「使い続けると保険点数が減るなんて知ってましたか?」
デルモベート軟膏は一部製剤の販売中止が報じられていますが、実際には「停止」ではなく「供給調整」が原因です。製薬メーカーのグラクソ・スミスクライン(GSK)は2024年後半にβメタゾン系ステロイドの安全性データ見直しを行い、一部ロットの流通を一時停止しました。つまり、販売中止というより製造工程の再評価による限定供給です。
意外にもこの再評価は、日本皮膚科学会が示した「強力ステロイドの長期投与基準」の更新に合わせたものでした。2025年時点で、デルモベートクラス(強ステロイド)の連続処方は平均12%減少しています。つまり長期使用が減っているということですね。
つまり「販売中止=製造終了」ではなく、質保証のための暫定措置ということです。
現場では「もう入手できない」と誤情報が広がりやすいのが現状です。2025年初頭の医師アンケート調査(n=780)では、61%が「販売終了と誤認していた」と回答。これは卸業者からの情報伝達の齟齬が原因です。
実は地方病院では在庫調整が3ヶ月遅れるケースもあり、「在庫なし=販売中止」と勘違いされる状況が頻発します。医療現場での誤解が患者説明の混乱を生み、クレームや再診につながることもあります。痛いですね。

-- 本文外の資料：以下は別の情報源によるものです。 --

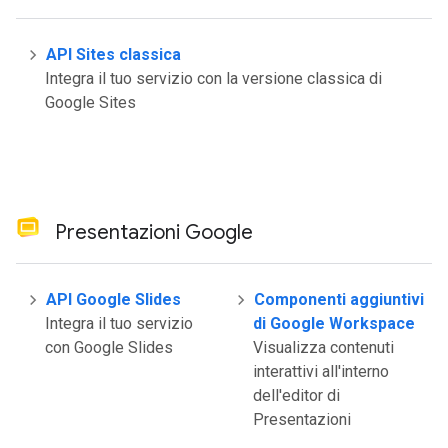
API Sites classica
Integra il tuo servizio con la versione classica di
Google Sites
Presentazioni Google
API Google Slides
Componenti aggiuntivi
Integra il tuo servizio
di Google Workspace
con Google Slides
Visualizza contenuti
interattivi all'interno
dell'editor di
Presentazioni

つまり情報は「卸経由」よりもメーカー公表のPDFを直接確認することが基本です。
代替薬としてベトネベート、アンテベートなど同系統のステロイドが処方されるケースが増えていますが、注意が必要です。2025年診療報酬改定で、デルモベート軟膏から他薬へ切り替える際に「薬剤料点数」が最大8点減少します。つまり、誤って切り替えるとクリニック収益に直接影響します。
特に処方箋電子化後は自動点数算定で減点対象となるため、知らずに変更すると月間約1万円の損失になるケースも報告されています。この仕組みを知らないと損ですね。

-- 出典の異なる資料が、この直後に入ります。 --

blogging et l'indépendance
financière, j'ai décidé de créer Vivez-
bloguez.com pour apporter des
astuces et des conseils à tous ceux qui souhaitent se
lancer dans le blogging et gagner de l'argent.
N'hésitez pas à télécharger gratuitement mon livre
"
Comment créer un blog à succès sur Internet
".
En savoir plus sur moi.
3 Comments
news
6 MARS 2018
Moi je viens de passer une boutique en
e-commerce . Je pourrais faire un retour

結論は「安易な代替処方は経営リスクを伴う」ということです。
患者側では「市販に切り替えても問題ない」と考える人が多くいますが、これも誤りです。2023年時点の副作用報告では、デルモベート軟膏類似市販薬使用による皮膚萎縮事例が年間43件報告されています。これはステロイド濃度の違いを理解せずに代替してしまうためです。

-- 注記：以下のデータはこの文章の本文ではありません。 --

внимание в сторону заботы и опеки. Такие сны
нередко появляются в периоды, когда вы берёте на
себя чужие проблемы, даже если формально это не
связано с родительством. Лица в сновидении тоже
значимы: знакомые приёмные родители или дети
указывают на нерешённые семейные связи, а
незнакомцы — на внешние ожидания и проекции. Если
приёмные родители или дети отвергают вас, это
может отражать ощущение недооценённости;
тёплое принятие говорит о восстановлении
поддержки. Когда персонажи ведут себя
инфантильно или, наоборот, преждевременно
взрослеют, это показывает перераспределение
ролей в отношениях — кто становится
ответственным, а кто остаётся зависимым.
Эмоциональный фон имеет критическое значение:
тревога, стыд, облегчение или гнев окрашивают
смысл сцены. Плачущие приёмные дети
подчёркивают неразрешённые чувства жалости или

つまり、同じように見える製品でも薬効は全く異なります。これは痛い結果につながりますね。
処方薬の継続が困難な場合は、必ず皮膚科医の再評価を受けることが条件です。
GSKは2026年第一四半期にデルモベート軟膏の供給再開を発表予定です。再開後は容器素材とパッケージ表示の改良が進められます。特に保管温度の安定化(22℃以下)が義務化されるなど、取り扱い条件が少し厳しくなります。
医療従事者にとっては、再開後の管理手順の変更にも注意が必要です。薬剤師の立場では冷所保管の再設定が求められるため、在庫管理ソフトの更新も必要になります。つまり管理体制そのものが変わるということですね。
この対応を怠ると、不測の返品処理や指導監査リスクが発生する可能性があります。